So, what are we looking for? One of the key ingredients of a classic - or even good - pop song, is an immediate hook, something that grabs you. All the usual suspects have excellent intros. Plus, of course, any song that happens to be a particular favourite probably has your musical juices flowing within the first few bars just through anticipation, but that's not necessarily the same as it being a really good introduction.
Luckily, since I am not claiming to be making a definitive list (lacking, as I do, the stupidity to believe that such a thing is possible, and the arrogance to believe that I'm the person do it), I don't have to distinguish between those that I like because I just love the song, those that evoke memories and those that are just genius to my ears. So here goes.
The ISO-standard best intro is, as any fule kno, The Beach Boys' "California Girls". I'm ambivalent about the rest of the song, but the first 20-odd seconds is as fine a piece of music as you will find anywhere. Dreamy, sunny, wistful, it floats just out of reach - entirely appropriate in a paean to beautiful women. Then the rest of the song lumbers in with leaden male chauvinist boots and leers at fit chicks. Such a disappointment. But an illustration that the equation "good song = good intro" isn't infallibly true in either permutation.
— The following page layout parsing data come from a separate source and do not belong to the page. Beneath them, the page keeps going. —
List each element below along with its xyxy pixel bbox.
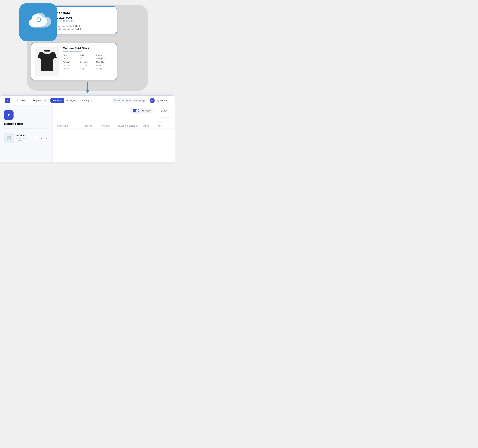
app-icon	[19, 3, 57, 41]
nav-analytics-label: Analytics	[67, 99, 77, 102]
attr-size: Size	[63, 54, 80, 56]
attr-brand: Brand	[96, 54, 113, 56]
order-number: ORD-2024-0001	[52, 16, 112, 19]
rf-product-label: Product	[16, 134, 32, 137]
nav-returns-label: Returns	[53, 99, 62, 102]
product-details: Medium Shirt Black Size SKU Brand Color …	[63, 47, 113, 76]
nav-requests-label: Requests	[32, 99, 43, 102]
nav-settings-label: Settings	[82, 99, 91, 102]
attr-discount: Discount	[80, 61, 96, 63]
app-ui: r Dashboard Requests 0 Returns Analytics…	[0, 95, 175, 162]
rf-title: Return Form	[4, 122, 49, 126]
avatar: MA	[150, 98, 155, 103]
product-name: Medium Shirt Black	[63, 47, 113, 50]
account-chevron-icon: ▾	[170, 100, 170, 101]
product-image	[35, 47, 59, 76]
rf-logo: r	[4, 110, 13, 120]
return-form-panel: r Return Form 🖼 Product Color | Size | A…	[0, 106, 53, 162]
nav-settings[interactable]: Settings ▾	[80, 98, 94, 103]
attr-category: Category	[96, 57, 113, 60]
order-card-title: Order data	[52, 11, 112, 15]
export-label: Export	[161, 109, 167, 112]
navbar: r Dashboard Requests 0 Returns Analytics…	[0, 96, 175, 106]
rf-product-image: 🖼	[4, 133, 14, 143]
order-shipping-row: Order shipping method PostNL	[52, 28, 112, 30]
product-divider	[63, 51, 82, 52]
stepper-decrement[interactable]: ‹	[35, 136, 39, 140]
account-label: My account	[156, 99, 168, 102]
attr-amount: Amount	[63, 61, 80, 63]
attr-weight: Weight	[63, 68, 80, 70]
attr-color: Color	[63, 57, 80, 60]
svg-rect-0	[44, 50, 50, 51]
requests-badge: 0	[44, 99, 47, 102]
export-button[interactable]: ⬇ Export	[155, 108, 170, 113]
account-area[interactable]: MA My account ▾	[150, 98, 170, 103]
test-mode-label: Test mode	[140, 109, 151, 112]
attr-style: Style	[80, 57, 96, 60]
attr-length: Length	[96, 68, 113, 70]
search-input[interactable]	[118, 99, 145, 102]
th-tags: TAGS	[157, 125, 170, 127]
next-page-button[interactable]: ›	[165, 117, 170, 123]
order-card: Order data ORD-2024-0001 Placed on 19-01…	[47, 6, 117, 34]
rf-product-info: Product Color | Size | Amount	[16, 134, 32, 142]
export-icon: ⬇	[158, 109, 160, 112]
rf-product-attrs: Color | Size | Amount	[16, 137, 32, 142]
rf-product-row: 🖼 Product Color | Size | Amount ‹ 0 ›	[4, 133, 49, 143]
down-arrow	[86, 82, 89, 93]
order-payment-row: Order payment method iDeal	[52, 25, 112, 27]
th-status: STATUS	[85, 125, 101, 127]
search-icon: 🔍	[114, 99, 116, 102]
stepper-value: 0	[40, 137, 43, 139]
attr-barcode: Barcode	[63, 64, 80, 67]
shipping-value: PostNL	[75, 28, 82, 30]
test-mode-track[interactable]	[133, 109, 139, 112]
th-carrier: CARRIER	[101, 125, 118, 127]
test-mode-thumb	[136, 109, 139, 112]
image-placeholder-icon: 🖼	[7, 136, 11, 140]
arrow-shaft	[87, 82, 88, 90]
settings-chevron-icon: ▾	[91, 100, 92, 101]
attr-height: Height	[80, 68, 96, 70]
nav-requests[interactable]: Requests 0	[30, 98, 50, 103]
product-attrs: Size SKU Brand Color Style Category Amou…	[63, 54, 113, 70]
th-value: VALUE	[143, 125, 157, 127]
arrow-head	[86, 90, 89, 93]
nav-logo[interactable]: r	[5, 98, 10, 103]
pagination: ‹ ›	[53, 116, 175, 123]
stepper-increment[interactable]: ›	[44, 136, 49, 140]
nav-dashboard[interactable]: Dashboard	[13, 98, 29, 103]
attr-width: Width	[96, 64, 113, 67]
product-card: Medium Shirt Black Size SKU Brand Color …	[31, 43, 117, 80]
nav-dashboard-label: Dashboard	[15, 99, 27, 102]
prev-page-button[interactable]: ‹	[159, 117, 164, 123]
search-box[interactable]: 🔍	[112, 98, 147, 103]
th-tracking: TRACKING NUMBER	[118, 125, 143, 127]
illustration-area: Order data ORD-2024-0001 Placed on 19-01…	[0, 0, 175, 97]
payment-value: iDeal	[75, 25, 80, 27]
attr-quantity: Quantity	[96, 61, 113, 63]
toolbar: Test mode ⬇ Export	[53, 106, 175, 116]
attr-hscode: HS code	[80, 64, 96, 67]
test-mode-toggle-group[interactable]: Test mode	[130, 108, 153, 114]
th-customer: CUSTOMER	[57, 125, 85, 127]
order-date: Placed on 19-01-2024	[52, 20, 112, 22]
quantity-stepper[interactable]: ‹ 0 ›	[35, 136, 49, 140]
rf-divider	[4, 129, 49, 129]
table-header: CUSTOMER STATUS CARRIER TRACKING NUMBER …	[53, 123, 175, 129]
nav-analytics[interactable]: Analytics	[65, 98, 79, 103]
main-content: Test mode ⬇ Export ‹ › CUSTOMER STATUS C…	[53, 106, 175, 129]
nav-returns[interactable]: Returns	[50, 98, 64, 103]
attr-sku: SKU	[80, 54, 96, 56]
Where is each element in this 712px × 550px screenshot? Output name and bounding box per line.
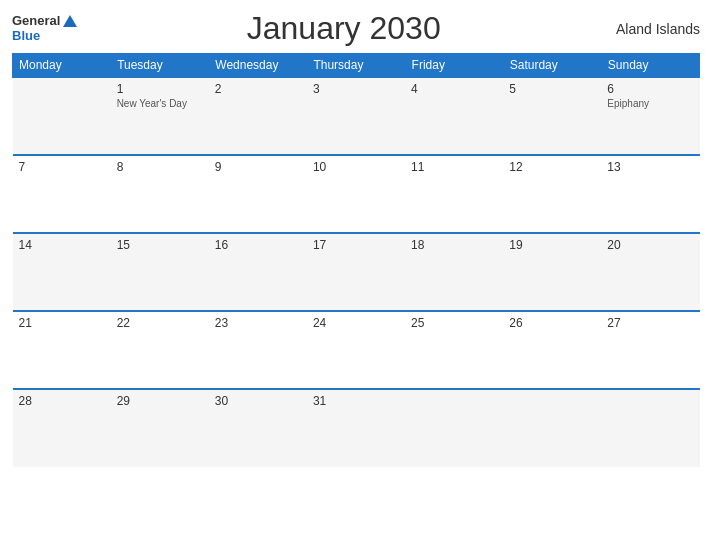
calendar-cell: 9 [209, 155, 307, 233]
calendar-cell: 17 [307, 233, 405, 311]
day-number: 9 [215, 160, 301, 174]
day-number: 13 [607, 160, 693, 174]
day-number: 28 [19, 394, 105, 408]
day-number: 7 [19, 160, 105, 174]
day-number: 18 [411, 238, 497, 252]
calendar-cell: 25 [405, 311, 503, 389]
calendar-cell: 16 [209, 233, 307, 311]
calendar-cell: 3 [307, 77, 405, 155]
calendar-cell: 24 [307, 311, 405, 389]
region-label: Aland Islands [610, 21, 700, 37]
calendar-cell: 21 [13, 311, 111, 389]
day-number: 14 [19, 238, 105, 252]
calendar-cell: 22 [111, 311, 209, 389]
weekday-header-row: MondayTuesdayWednesdayThursdayFridaySatu… [13, 54, 700, 78]
weekday-header-friday: Friday [405, 54, 503, 78]
day-number: 15 [117, 238, 203, 252]
day-number: 17 [313, 238, 399, 252]
week-row-3: 14151617181920 [13, 233, 700, 311]
day-number: 6 [607, 82, 693, 96]
calendar-cell [503, 389, 601, 467]
calendar-cell: 29 [111, 389, 209, 467]
calendar-header: General Blue January 2030 Aland Islands [12, 10, 700, 47]
calendar-cell: 1New Year's Day [111, 77, 209, 155]
logo: General Blue [12, 14, 77, 43]
calendar-container: General Blue January 2030 Aland Islands … [0, 0, 712, 550]
calendar-cell: 10 [307, 155, 405, 233]
calendar-cell: 23 [209, 311, 307, 389]
calendar-cell: 28 [13, 389, 111, 467]
day-number: 12 [509, 160, 595, 174]
weekday-header-wednesday: Wednesday [209, 54, 307, 78]
calendar-cell: 11 [405, 155, 503, 233]
calendar-cell: 6Epiphany [601, 77, 699, 155]
calendar-cell: 12 [503, 155, 601, 233]
weekday-header-sunday: Sunday [601, 54, 699, 78]
day-number: 11 [411, 160, 497, 174]
day-number: 8 [117, 160, 203, 174]
day-number: 31 [313, 394, 399, 408]
calendar-cell: 27 [601, 311, 699, 389]
day-number: 21 [19, 316, 105, 330]
logo-general-text: General [12, 14, 60, 28]
calendar-cell [601, 389, 699, 467]
calendar-grid: MondayTuesdayWednesdayThursdayFridaySatu… [12, 53, 700, 467]
calendar-cell: 30 [209, 389, 307, 467]
calendar-cell: 13 [601, 155, 699, 233]
day-number: 2 [215, 82, 301, 96]
logo-blue-text: Blue [12, 29, 40, 43]
calendar-body: 1New Year's Day23456Epiphany789101112131… [13, 77, 700, 467]
week-row-4: 21222324252627 [13, 311, 700, 389]
day-number: 27 [607, 316, 693, 330]
calendar-cell: 18 [405, 233, 503, 311]
logo-triangle-icon [63, 15, 77, 27]
calendar-cell [405, 389, 503, 467]
calendar-title: January 2030 [247, 10, 441, 47]
day-number: 16 [215, 238, 301, 252]
calendar-cell: 5 [503, 77, 601, 155]
day-number: 1 [117, 82, 203, 96]
calendar-cell: 19 [503, 233, 601, 311]
calendar-cell [13, 77, 111, 155]
day-number: 26 [509, 316, 595, 330]
day-number: 19 [509, 238, 595, 252]
day-number: 10 [313, 160, 399, 174]
calendar-cell: 2 [209, 77, 307, 155]
weekday-header-tuesday: Tuesday [111, 54, 209, 78]
calendar-cell: 7 [13, 155, 111, 233]
calendar-cell: 20 [601, 233, 699, 311]
day-number: 3 [313, 82, 399, 96]
weekday-header-thursday: Thursday [307, 54, 405, 78]
weekday-header-monday: Monday [13, 54, 111, 78]
day-number: 20 [607, 238, 693, 252]
calendar-cell: 14 [13, 233, 111, 311]
calendar-cell: 4 [405, 77, 503, 155]
week-row-1: 1New Year's Day23456Epiphany [13, 77, 700, 155]
week-row-5: 28293031 [13, 389, 700, 467]
day-number: 24 [313, 316, 399, 330]
holiday-name: New Year's Day [117, 98, 203, 109]
day-number: 23 [215, 316, 301, 330]
day-number: 25 [411, 316, 497, 330]
calendar-cell: 31 [307, 389, 405, 467]
day-number: 29 [117, 394, 203, 408]
calendar-cell: 26 [503, 311, 601, 389]
day-number: 4 [411, 82, 497, 96]
day-number: 22 [117, 316, 203, 330]
calendar-cell: 8 [111, 155, 209, 233]
holiday-name: Epiphany [607, 98, 693, 109]
week-row-2: 78910111213 [13, 155, 700, 233]
calendar-cell: 15 [111, 233, 209, 311]
weekday-header-saturday: Saturday [503, 54, 601, 78]
day-number: 5 [509, 82, 595, 96]
calendar-header-row: MondayTuesdayWednesdayThursdayFridaySatu… [13, 54, 700, 78]
day-number: 30 [215, 394, 301, 408]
One of my favourite intros is actually available in two flavours: "original" and "artifically sweetened". Rose Royce's "Is It Love You're After" has a classic building intro: starting with a throbbing synth pulse, it brings in a four-on-floor kick, then a sprinkling, sparkling hi-hat before hitting us with the stabbing brass riff that is probably more familiar to most people as the intro to "Theme from S'Express", cheekily sampled - or swiped wholesale, if you prefer - by Mark Moore and pumped more full of steroids than a body builders' convention. Sadly, while I find Rose Royce's original to be listenable all the way through, the young pretender drops off sharply after a promising start.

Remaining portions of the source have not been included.